Star Sky is an independently developed “interactive experience” that doesn’t quite feel like a game but still has some elements of one. The concept and controls are simple. You’re a fellow going on a little nighttime stroll, and you can sometimes stop to watch some weird happenings. You move your guy along by holding down one button, occasionally releasing the button so you can stop walking to observe something happening. That’s about it. You can choose to run, though the game warns that you’re likely to miss things if you do. Otherwise, however, there’s no jumping or climbing, no going backward, essentially no item collecting or dialogue, no combat, no crafting or shopping, nor other typical interactions we’ve come to expect from a game. There’s just your avatar (a human silhouette moving among other simple black silhouettes against a blue night sky) walking along and perhaps stopping now and then to witness an event.
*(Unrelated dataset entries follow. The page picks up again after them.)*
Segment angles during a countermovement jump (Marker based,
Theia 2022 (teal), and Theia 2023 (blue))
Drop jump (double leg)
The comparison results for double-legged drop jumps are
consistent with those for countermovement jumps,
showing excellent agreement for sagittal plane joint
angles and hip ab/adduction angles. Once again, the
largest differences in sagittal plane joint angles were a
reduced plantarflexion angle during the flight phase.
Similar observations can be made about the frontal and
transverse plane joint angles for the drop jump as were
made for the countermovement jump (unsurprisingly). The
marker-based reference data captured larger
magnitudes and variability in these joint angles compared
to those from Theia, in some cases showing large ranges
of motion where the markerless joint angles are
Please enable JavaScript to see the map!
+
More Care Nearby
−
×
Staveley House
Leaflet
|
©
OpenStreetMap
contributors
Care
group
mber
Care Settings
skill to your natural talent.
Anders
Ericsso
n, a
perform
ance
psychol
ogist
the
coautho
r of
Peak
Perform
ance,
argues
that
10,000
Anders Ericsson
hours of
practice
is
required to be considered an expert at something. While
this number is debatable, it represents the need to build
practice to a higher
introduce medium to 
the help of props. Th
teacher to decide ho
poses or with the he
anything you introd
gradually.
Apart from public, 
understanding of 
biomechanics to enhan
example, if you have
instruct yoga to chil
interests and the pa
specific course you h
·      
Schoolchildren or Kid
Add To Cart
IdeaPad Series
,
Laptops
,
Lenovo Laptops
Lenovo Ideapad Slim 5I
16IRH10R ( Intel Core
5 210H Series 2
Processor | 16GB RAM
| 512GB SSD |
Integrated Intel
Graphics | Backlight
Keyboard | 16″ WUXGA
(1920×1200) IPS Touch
At times during your walk, you’ll hear an auditory cue, which hints that an event may be about to occur. At these times, you can stop walking, and if your avatar begins to sparkle, you’ll know that the event will actually take place if you stay still and wait patiently. If your guy doesn’t sparkle, you’ll know that an event can take place at that spot, but you didn’t meet the requirements for it to happen this time, so you can move along. That brings me to the choose-your-own-adventure aspect of this game.
Star Sky is clear about being a slow-paced experience that requires patience to experience fully. You won’t be able to see every event in one playthrough because some events preclude others and some are required to experience others. You’ll probably notice within the first few walks how some of your choices in experiences will affect future events. It is, of course, entirely possible to expect nothing much from this game and simply see how things play out, especially at first. The events do not appear to be randomized, however, and can become quickly repetitive, like re-reading the same choose-your-own-adventure book to try the options you missed the last time. In any case, I’m apparently not laid back enough to go about this experience in a more relaxed way, and I instead spent an evening going through the events systematically and testing which combinations of events unlock which other events.
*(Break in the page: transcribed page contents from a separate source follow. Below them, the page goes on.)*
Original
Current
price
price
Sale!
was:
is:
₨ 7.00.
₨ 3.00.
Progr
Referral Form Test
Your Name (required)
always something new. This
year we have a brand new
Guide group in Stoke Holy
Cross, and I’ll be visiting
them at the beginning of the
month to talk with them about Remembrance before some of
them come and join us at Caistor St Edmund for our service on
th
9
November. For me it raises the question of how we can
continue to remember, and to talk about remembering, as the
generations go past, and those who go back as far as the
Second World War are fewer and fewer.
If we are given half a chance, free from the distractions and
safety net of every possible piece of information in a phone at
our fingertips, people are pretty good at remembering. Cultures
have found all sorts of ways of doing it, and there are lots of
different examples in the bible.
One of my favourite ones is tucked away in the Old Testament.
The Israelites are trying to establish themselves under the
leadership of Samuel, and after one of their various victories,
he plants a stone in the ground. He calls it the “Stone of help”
For example (and please excuse me, since discussing an example experience of this game necessarily contains some spoilers, and while I’ll try my best to keep it mild, please feel free to skip over the rest of this paragraph if you’re planning on trying Star Sky and don’t want any spoilers at all), there is a house that you may come across during your walk, and depending on which events you experienced before you reach the house, you can end your walk settling down in this house with your sweetheart, partying with strangers, or experiencing something paranormal; however, only one of these events (if any of them) can occur in one playthrough. It looks like there are 18 possible events that you could experience along your walk, and given that the combination of events experienced influences available events later in the walk, there are a great number of possible combinations to try, and after going on walk after walk for this review over the course of one evening, there are still maybe four of those 18 events that I have not seen.
A single walk seems to generally take anywhere from maybe four to 10 minutes, depending on what you decide to do during your walk and how often you stop. At its best, Star Sky provides a relaxing backdrop of nighttime noises, such as rustling foliage, crickets, and falling rain, managing to capture the peaceful semi-quiet of a calm summer night. The musical portion of the soundtrack is of a monotonous New Age-y variety and not especially inspiring or memorable, but I enjoyed the ambient nocturnal sounds.
The graphics are simple and mostly black silhouettes without excessive detail. Generally, these graphics are reasonably well animated and serviceable for the simple stories Star Sky conveys, but I found myself wishing that the unusual occurrences were more lushly presented somehow, either musically or visually, if not both, to better evoke the sense of magic I suspect the game intended. Instead, I somehow just didn’t find the various events visually, aurally, or emotionally compelling enough to want to spend additional time figuring out how to unlock the few I missed, and relaxing to the nighttime sounds still didn’t compare favorably to taking a break from the screen and cracking open a window or going out and taking a real nighttime stroll.
In sum, Star Sky can be a pleasantly relaxing, slow-paced interactive experience if you go into it with an open mind. Ultimately, though, I don’t think it’s really for me. Going for $4.99 as of the time of this writing, it’s not an expensive experience to try, but personally, I’d rather just go for a real walk at no cost and play a more stimulating game when I’m relaxing in front of a screen.